Ethers and Epoxides Flashcards
what reaction converts ROH into ethers
Williamson ether synthesis
what are the two types of williamson ether synthesis
intermolecular, and intramolecular
what reagents are needed for Williamson ether synthesis
strong base, and an electrophile
what are examples of strong bases used for Williamson ether synthesis
LDA, BuLi
what is the product of intermolecular Williamson ether synthesis
ether
what is the product of intramolecular Williamson ether synthesis
cyclic ether
what is the mechanism for williamson ether synthesis
Sn2
characteristics of intermolecular Williamson ether synthesis
between molecules, slow
characteristics of intramolecular Williamson ether synthesis
within a molecule, fast
why are ethers great solvents
they react with very few reagents
characteristics of ethers
- stable in basic conditions
- resistant to nucleophilic attack
what is the mechanism for acidic cleavage of ethers
- proton transfer
- Sn2
what dictates the reactivity of hydrogen halides toward the cleavage of ethers
their general acidity and nucleophilicity
HI > HBr»_space; HCl
what kinds of ethers undergo acid cleavage via Sn1 and what do they form
tertiary, allylic, and benzylic ethers (study what these are); form stable carbocation intermediates
what is the reagent for acidic cleavage of ethers
binary acid
what is the product of acidic cleavage of ethers
alcohol
what is the mechanism of acid cleavage via Sn1 to form stable carbocation intermediates
- proton transfer (forms oxonium)
- leaving group leaves (forms benzylic or vinylic carbocation)

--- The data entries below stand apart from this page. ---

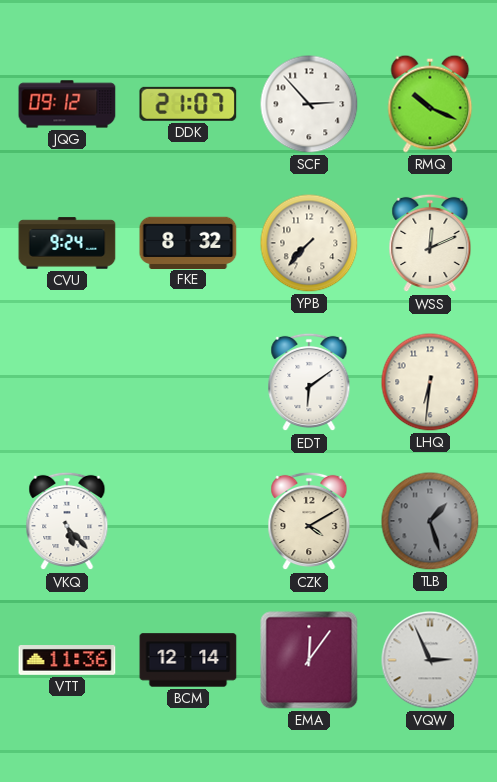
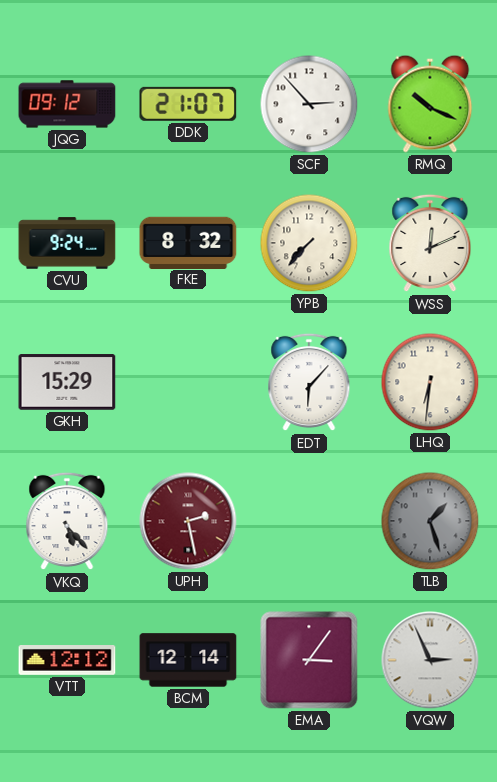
GKH: none -> 15:29
EDT: 6:09 -> 6:07
UPH: none -> 2:28
CZK: 4:10 -> none
VTT: 11:36 -> 12:12
EMA: 12:06 -> 3:06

what is the relative acidity between hydroxyl protons and terminal alkynes
hydroxyl protons > terminal alkynes
protecting groups characteristics
- easily added to the sensitive functional group
- resistant to the reagents used to transform the unprotected functional group or groups
- easily removed to regenerate the original functional group
what are the steps of the protection of -OH groups
- protect
- react
- deprotect
what reagent is used to protect -OH
TMSCl or ROTMS
what is the reactant for protection of -OH
1,2-difunctionalized group with a functional group that should react instead of the alcohol group
what are the good protecting groups
TMSCl (trimethylsilyl chloride), and ROTMS (a silyl ether)
what reagent can be used to deprotect
Bu_4N^+F^-
what is an epoxide
cyclic ether
what is the most acidic proton site on an epoxide
the alcohol
is alkoxide a good nucleophile or electrophile
nucleophile
which Sn2 attack is faster: intramolecular or intermolecular?
intramolecular
what are the steps of intramolecular Williamson synthesis of epoxides
- proton transfer
- cyclization via Sn2
what is the purpose of Williamson synthesis of epoxides
turning an alkane alcohol into an epoxide
what is the purpose of synthesis of epoxide with peroxycarboxylic acids
create an epoxide from an alkene
what reagent is required to synthesize an epoxide from an alkenee
mCPBA with an aprotic solvent (usually CH2Cl2)
what are the two precursors to an epoxide
- halohydrin
- epoxidation of alkene
how does stereochem affect epoxidation of an alkene
cis alkene –> cis epoxide, trans alkene –> trans epoxide
what reagents do you need for the two steps of a ring-opening reaction of epoxides
- alkaline
- protic
what is the precursor to a 1,2-difunctionalized compound
epoxide
what is the mechanism for the alkaline nucleophilic ring-opening of epoxides
Sn2, then proton transfer
what do you do if there is an alkoxide with an sp3 C
take a traditional proton transfer
what intermediate forms when the ring-opening step occurs in alkaline conditions
alkoxide
which carbon does the nucleophile attack in an acid-catalyzed ring-opening
more substituted carbon
what are commonly used H-Nu for synthesizing 1,2-difunctionalized alcohols
H3O+, ROH; H3O+; HX
why is stereochemistry variable in ring opening of epoxides
- nucleophile backside-attacks the carbon atom (opposite side from LG)
- attached methyl group is repelled away by nucleophile